3. Pediatric Schwartz Estimate
Designed for children and adolescents, the bedside Schwartz equation estimates GFR from height and serum creatinine alone — no weight needed:
CrCl ≈ (k × height_cm) / SCr_mg/dLThe constant k = 0.413 is the modern bedside value validated for isotope-dilution mass spectrometry (IDMS)–calibrated creatinine assays used in current laboratory practice. Older values (0.55, 0.70) were specific to non-standardized assays and should not be used with modern labs.
BSA Normalization
When enabled, results are normalized to a reference body surface area of 1.73 m² using the Mosteller formula:
BSA (m²) = √((height_cm × weight_kg) / 3600)
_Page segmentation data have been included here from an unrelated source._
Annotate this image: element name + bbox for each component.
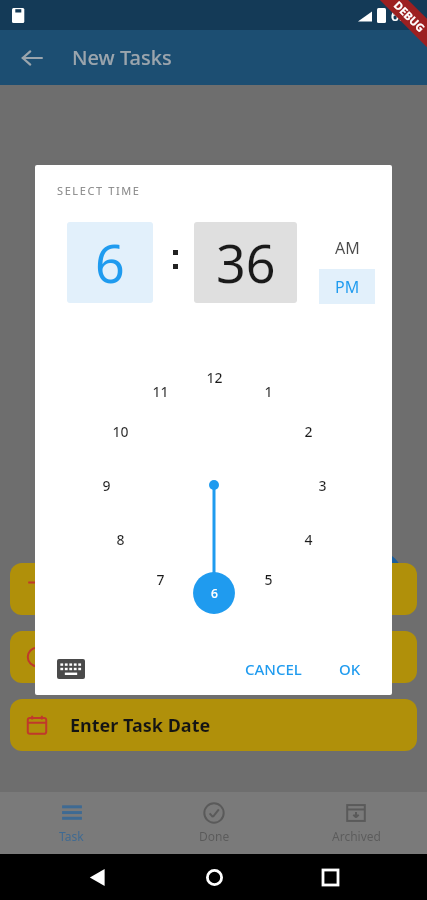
button[interactable]: 5	[254, 565, 282, 593]
staticText: 6	[211, 585, 218, 601]
button[interactable]: 36	[194, 222, 297, 303]
staticText: 9	[102, 476, 111, 495]
button[interactable]: 6	[200, 579, 228, 607]
button[interactable]: 10	[106, 417, 134, 445]
button[interactable]: 7	[146, 565, 174, 593]
staticText: 10	[112, 422, 129, 441]
staticText: CANCEL	[245, 659, 302, 679]
button[interactable]: 9	[92, 471, 120, 499]
staticText: 6:36	[391, 6, 419, 25]
button[interactable]: Enter Task Time	[10, 631, 417, 683]
button[interactable]: OK	[325, 651, 375, 687]
staticText: New Tasks	[72, 44, 172, 71]
staticText: 2	[304, 422, 313, 441]
staticText: Done	[199, 828, 230, 844]
button[interactable]: Done	[143, 792, 285, 854]
staticText: 7	[156, 570, 165, 589]
staticText: 6	[95, 227, 125, 298]
staticText: 3	[318, 476, 327, 495]
button[interactable]: Back	[8, 34, 56, 82]
button[interactable]: Back	[77, 857, 117, 897]
staticText: Task	[59, 828, 84, 844]
staticText: OK	[339, 659, 361, 679]
button[interactable]: 4	[294, 525, 322, 553]
staticText: Archived	[332, 828, 381, 844]
staticText: 5	[264, 570, 273, 589]
button[interactable]: AM	[319, 233, 375, 263]
staticText: 8	[116, 530, 125, 549]
button[interactable]: CANCEL	[235, 651, 312, 687]
button[interactable]: Add task	[356, 552, 402, 598]
button[interactable]: 11	[146, 377, 174, 405]
staticText: Enter Task Title	[70, 577, 208, 602]
staticText: 36	[216, 227, 276, 298]
button[interactable]: 3	[308, 471, 336, 499]
staticText: 11	[152, 382, 169, 401]
button[interactable]: Recents	[310, 857, 350, 897]
staticText: 12	[206, 368, 223, 387]
staticText: PM	[335, 276, 360, 298]
button[interactable]: Enter Task Date	[10, 699, 417, 751]
staticText: DEBUG	[391, 0, 427, 35]
button[interactable]: 2	[294, 417, 322, 445]
button[interactable]: 1	[254, 377, 282, 405]
staticText: Enter Task Time	[70, 645, 212, 670]
button[interactable]: Archived	[285, 792, 427, 854]
staticText: Enter Task Date	[70, 713, 211, 738]
button[interactable]: 6	[67, 222, 153, 303]
button[interactable]: Home	[194, 857, 234, 897]
staticText: SELECT TIME	[57, 183, 141, 198]
button[interactable]: 12	[200, 363, 228, 391]
staticText: AM	[335, 237, 360, 259]
button[interactable]: 8	[106, 525, 134, 553]
staticText: 1	[264, 382, 273, 401]
staticText: 4	[304, 530, 313, 549]
button[interactable]: Task	[0, 792, 143, 854]
button[interactable]: Enter Task Title	[10, 563, 417, 615]
button[interactable]: PM	[319, 269, 375, 304]
button[interactable]: Switch to text input	[57, 659, 85, 679]
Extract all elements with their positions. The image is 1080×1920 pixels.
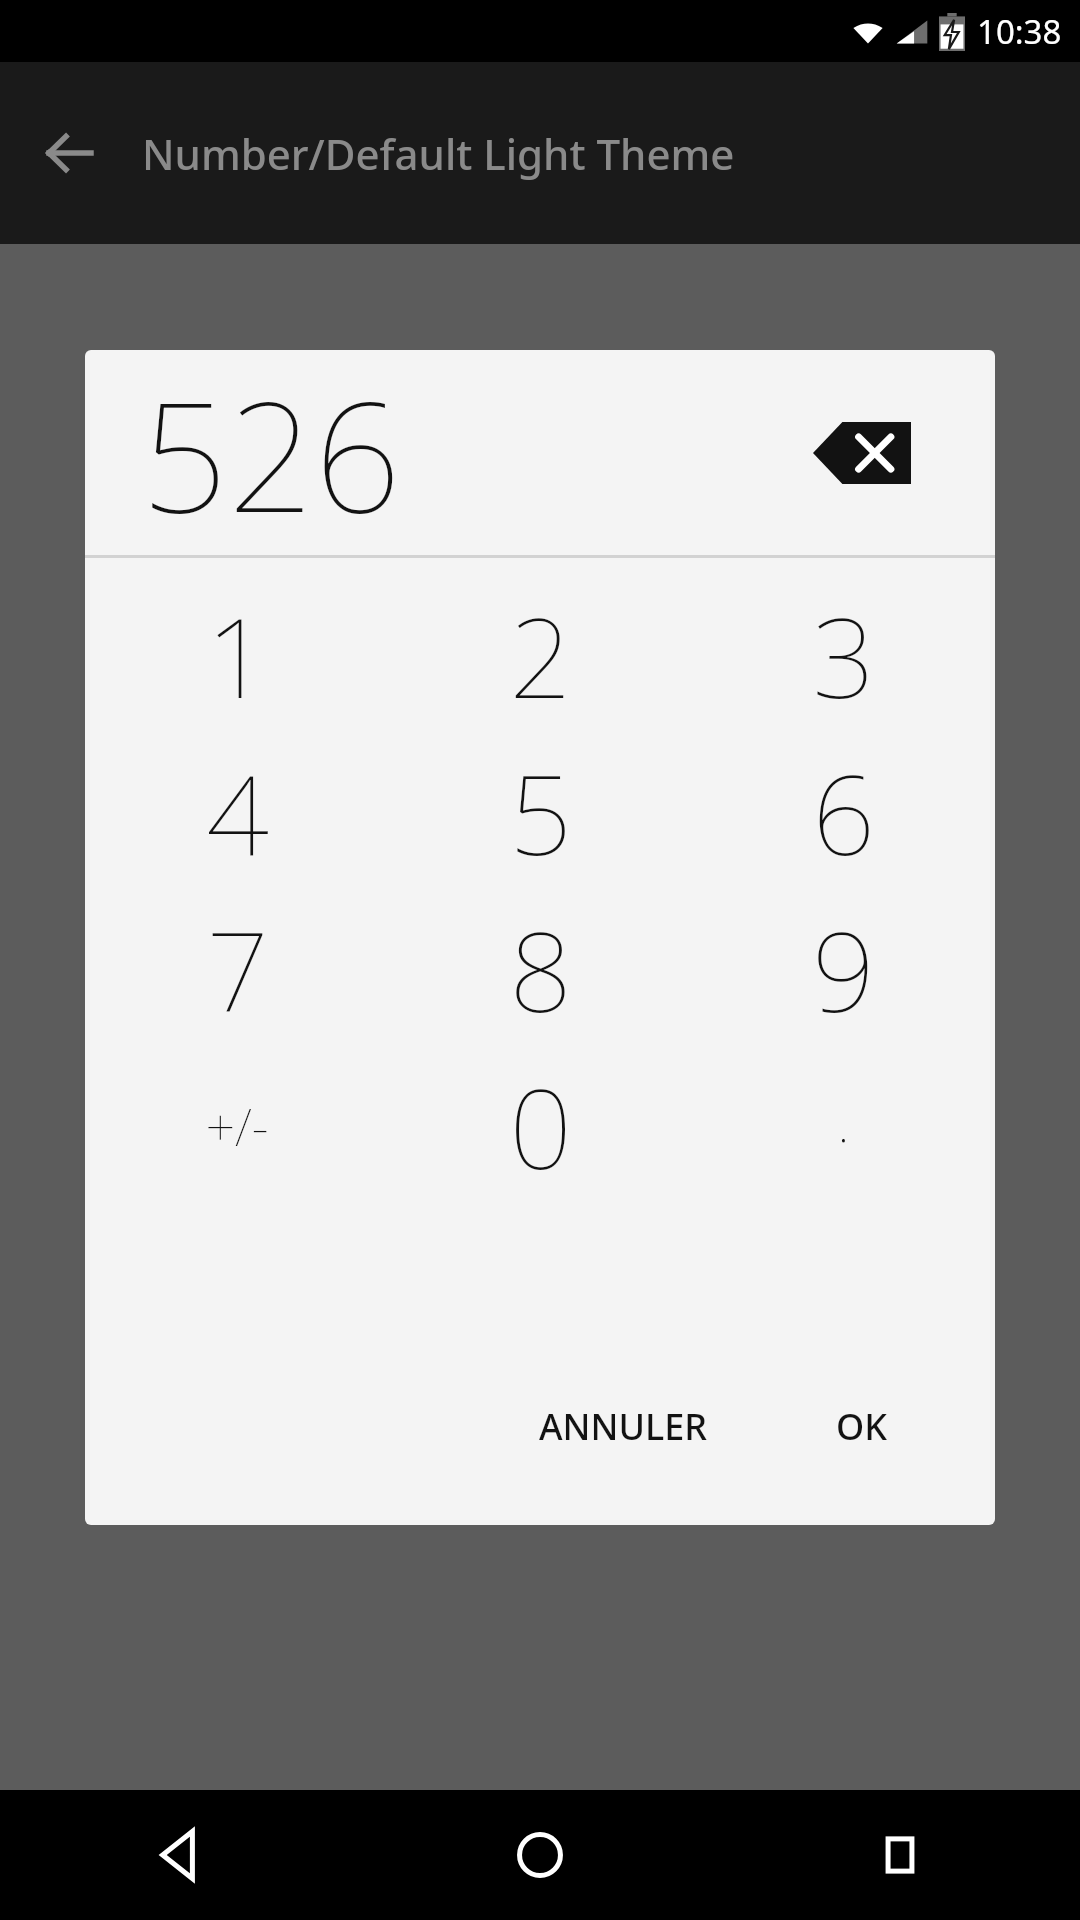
staticText: 9: [812, 894, 875, 1044]
staticText: .: [837, 1080, 850, 1159]
staticText: 6: [812, 737, 875, 887]
button[interactable]: 7: [85, 890, 389, 1047]
button[interactable]: Backspace: [807, 398, 917, 508]
staticText: 1: [206, 580, 269, 730]
button[interactable]: 0: [389, 1047, 692, 1204]
button[interactable]: 9: [692, 890, 995, 1047]
button[interactable]: ANNULER: [525, 1390, 722, 1463]
staticText: 10:38: [977, 9, 1062, 54]
staticText: 5: [509, 737, 572, 887]
staticText: 8: [509, 894, 572, 1044]
button[interactable]: 5: [389, 733, 692, 890]
button[interactable]: 4: [85, 733, 389, 890]
button[interactable]: Back: [26, 109, 114, 197]
staticText: ANNULER: [539, 1402, 708, 1451]
staticText: 3: [812, 580, 875, 730]
button[interactable]: 3: [692, 576, 995, 733]
button[interactable]: Home: [360, 1790, 720, 1920]
staticText: Number/Default Light Theme: [142, 125, 735, 182]
button[interactable]: 2: [389, 576, 692, 733]
staticText: 4: [206, 737, 269, 887]
staticText: 526: [141, 350, 401, 549]
staticText: 2: [509, 580, 572, 730]
button[interactable]: 1: [85, 576, 389, 733]
button[interactable]: Recents: [720, 1790, 1080, 1920]
button[interactable]: Back: [0, 1790, 360, 1920]
staticText: 0: [509, 1051, 572, 1201]
button[interactable]: 8: [389, 890, 692, 1047]
button[interactable]: OK: [822, 1390, 901, 1463]
staticText: OK: [836, 1402, 887, 1451]
staticText: 7: [206, 894, 269, 1044]
button[interactable]: +/-: [85, 1047, 389, 1204]
staticText: +/-: [205, 1090, 269, 1161]
button[interactable]: 6: [692, 733, 995, 890]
Normalized CrCl = CrCl × (1.73 / BSA)Normalized values allow comparison across patients with different body sizes and are commonly reported alongside eGFR values. Patients with unusually small or large body frames may benefit most from this adjustment.
Unit Conversions Supported
| Measurement | Units Accepted | Conversion Factor |
|---|---|---|
| Serum / Urine Creatinine | mg/dL, µmol/L | 1 mg/dL = 88.4 µmol/L |
| Body Weight | kg, lb | 1 kg = 2.2046 lb |
| Height | cm, in | 1 in = 2.54 cm |
| Urine Volume | mL, L | 1 L = 1000 mL |
| Collection Duration | hours, minutes | 1 h = 60 min |
Interpreting Your Result
The calculator provides a qualitative interpretation alongside the numeric result. These bands are commonly used in clinical practice to guide drug dosing and monitoring:
- ≥ 90 mL/min — Normal or high clearance; standard drug doses generally apply
- 60–89 mL/min — Mildly reduced; some renally cleared drugs may need minor adjustment
- 45–59 mL/min — Mildly to moderately reduced; review drug dosing carefully
- 30–44 mL/min — Moderately reduced; many drugs require significant dose reduction or avoidance
- 15–29 mL/min — Severely reduced; specialist review often required
- < 15 mL/min — Kidney failure range; dialysis may be a consideration
Creatinine Clearance vs. eGFR: Key Differences
Though both estimate kidney function, they are not interchangeable for all purposes:
- CrCl (Cockcroft-Gault) is not normalized to BSA, tends to run slightly higher than eGFR, and is the recommended basis for most drug dosing references in the United States and internationally.
- eGFR (CKD-EPI 2021) is indexed to 1.73 m² BSA, more accurate for detecting and staging chronic kidney disease, and preferred for clinical documentation of kidney function.
Clinical Notes and Limitations
All formulas produce estimates, not measurements. Factors that may affect accuracy include:
- Very low or very high muscle mass (e.g., sarcopenia, bodybuilding, amputees) — creatinine production may not reflect kidney function accurately
- Acute kidney injury — creatinine may not yet reflect the true current function
- High-protein diets or creatine supplementation — can transiently elevate SCr
- Certain medications (e.g., trimethoprim, cimetidine) — block tubular creatinine secretion, raising SCr without affecting GFR
- Pregnancy — lower SCr values are expected; standard formulas may overestimate clearance
Always interpret results alongside clinical history, urine studies, and repeat measurements before making medication dosing or clinical management decisions.